Extracted records
====

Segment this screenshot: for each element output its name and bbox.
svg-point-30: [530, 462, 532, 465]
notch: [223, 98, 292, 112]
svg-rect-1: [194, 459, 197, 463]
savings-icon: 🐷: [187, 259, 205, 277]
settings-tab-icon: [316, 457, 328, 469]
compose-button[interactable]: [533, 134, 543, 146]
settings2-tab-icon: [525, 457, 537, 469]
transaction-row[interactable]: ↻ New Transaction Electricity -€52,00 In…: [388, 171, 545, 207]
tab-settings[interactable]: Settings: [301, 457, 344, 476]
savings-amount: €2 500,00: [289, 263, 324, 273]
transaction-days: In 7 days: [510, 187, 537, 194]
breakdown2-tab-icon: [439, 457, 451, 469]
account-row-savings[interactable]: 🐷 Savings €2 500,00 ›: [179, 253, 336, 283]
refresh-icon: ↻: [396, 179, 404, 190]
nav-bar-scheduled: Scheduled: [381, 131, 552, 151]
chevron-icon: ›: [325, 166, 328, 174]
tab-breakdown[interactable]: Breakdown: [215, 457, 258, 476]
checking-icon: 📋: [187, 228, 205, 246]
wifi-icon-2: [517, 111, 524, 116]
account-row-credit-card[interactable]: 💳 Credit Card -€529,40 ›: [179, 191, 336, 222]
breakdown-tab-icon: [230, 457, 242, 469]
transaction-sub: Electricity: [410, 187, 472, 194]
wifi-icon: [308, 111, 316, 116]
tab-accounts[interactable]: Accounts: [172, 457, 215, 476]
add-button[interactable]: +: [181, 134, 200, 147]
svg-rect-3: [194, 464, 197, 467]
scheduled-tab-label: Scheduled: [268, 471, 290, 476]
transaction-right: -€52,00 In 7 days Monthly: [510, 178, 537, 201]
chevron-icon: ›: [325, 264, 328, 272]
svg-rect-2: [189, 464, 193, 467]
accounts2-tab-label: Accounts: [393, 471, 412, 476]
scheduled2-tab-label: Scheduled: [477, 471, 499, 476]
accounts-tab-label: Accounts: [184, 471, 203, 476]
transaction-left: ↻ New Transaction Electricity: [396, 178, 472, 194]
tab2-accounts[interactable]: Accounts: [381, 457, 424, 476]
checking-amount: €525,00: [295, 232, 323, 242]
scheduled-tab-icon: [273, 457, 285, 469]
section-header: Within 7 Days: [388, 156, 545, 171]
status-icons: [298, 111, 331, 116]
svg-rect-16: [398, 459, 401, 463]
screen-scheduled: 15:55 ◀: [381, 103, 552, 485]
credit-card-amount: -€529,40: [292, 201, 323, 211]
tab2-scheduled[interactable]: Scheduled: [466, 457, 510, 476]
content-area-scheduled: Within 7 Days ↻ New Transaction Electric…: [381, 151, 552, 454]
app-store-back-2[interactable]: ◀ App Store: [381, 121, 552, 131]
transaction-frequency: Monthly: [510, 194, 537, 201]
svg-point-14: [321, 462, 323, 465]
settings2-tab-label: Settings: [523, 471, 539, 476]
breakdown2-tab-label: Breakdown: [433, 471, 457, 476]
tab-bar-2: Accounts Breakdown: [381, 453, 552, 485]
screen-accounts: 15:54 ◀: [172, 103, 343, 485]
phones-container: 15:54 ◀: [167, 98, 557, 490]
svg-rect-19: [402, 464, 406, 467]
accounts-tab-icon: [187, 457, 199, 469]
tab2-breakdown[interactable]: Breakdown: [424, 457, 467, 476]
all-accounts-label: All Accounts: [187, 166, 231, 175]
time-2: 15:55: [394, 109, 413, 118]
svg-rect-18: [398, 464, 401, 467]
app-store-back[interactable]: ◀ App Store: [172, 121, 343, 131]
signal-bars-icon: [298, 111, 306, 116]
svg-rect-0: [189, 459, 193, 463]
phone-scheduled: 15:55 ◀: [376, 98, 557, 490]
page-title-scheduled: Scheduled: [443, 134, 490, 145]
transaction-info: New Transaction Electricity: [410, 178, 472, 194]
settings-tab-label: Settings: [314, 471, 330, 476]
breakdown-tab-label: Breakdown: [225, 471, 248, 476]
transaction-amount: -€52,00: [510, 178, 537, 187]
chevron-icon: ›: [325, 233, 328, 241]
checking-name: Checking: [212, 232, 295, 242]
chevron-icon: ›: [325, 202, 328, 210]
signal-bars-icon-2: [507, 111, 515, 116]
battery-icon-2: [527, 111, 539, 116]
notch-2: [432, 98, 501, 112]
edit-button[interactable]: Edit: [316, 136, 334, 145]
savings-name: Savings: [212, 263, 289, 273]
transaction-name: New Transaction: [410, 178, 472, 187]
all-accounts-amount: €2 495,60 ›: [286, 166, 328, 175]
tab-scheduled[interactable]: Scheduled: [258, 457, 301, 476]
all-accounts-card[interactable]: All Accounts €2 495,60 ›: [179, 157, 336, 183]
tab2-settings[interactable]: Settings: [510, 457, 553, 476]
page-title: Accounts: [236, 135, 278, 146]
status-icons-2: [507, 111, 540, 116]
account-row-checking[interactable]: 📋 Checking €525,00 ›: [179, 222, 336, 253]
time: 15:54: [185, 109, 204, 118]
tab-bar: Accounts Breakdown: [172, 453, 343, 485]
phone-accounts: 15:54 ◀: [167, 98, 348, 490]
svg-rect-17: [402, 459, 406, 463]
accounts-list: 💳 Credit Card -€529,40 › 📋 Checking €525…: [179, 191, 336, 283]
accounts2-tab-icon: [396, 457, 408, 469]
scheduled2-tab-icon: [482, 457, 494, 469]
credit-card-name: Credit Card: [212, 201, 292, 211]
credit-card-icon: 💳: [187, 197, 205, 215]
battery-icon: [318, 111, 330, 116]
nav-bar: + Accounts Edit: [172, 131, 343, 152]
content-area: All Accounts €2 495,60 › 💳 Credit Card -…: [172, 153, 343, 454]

====

Task goal »
Tally the lines above containing "time". Number only.

Finished task »
2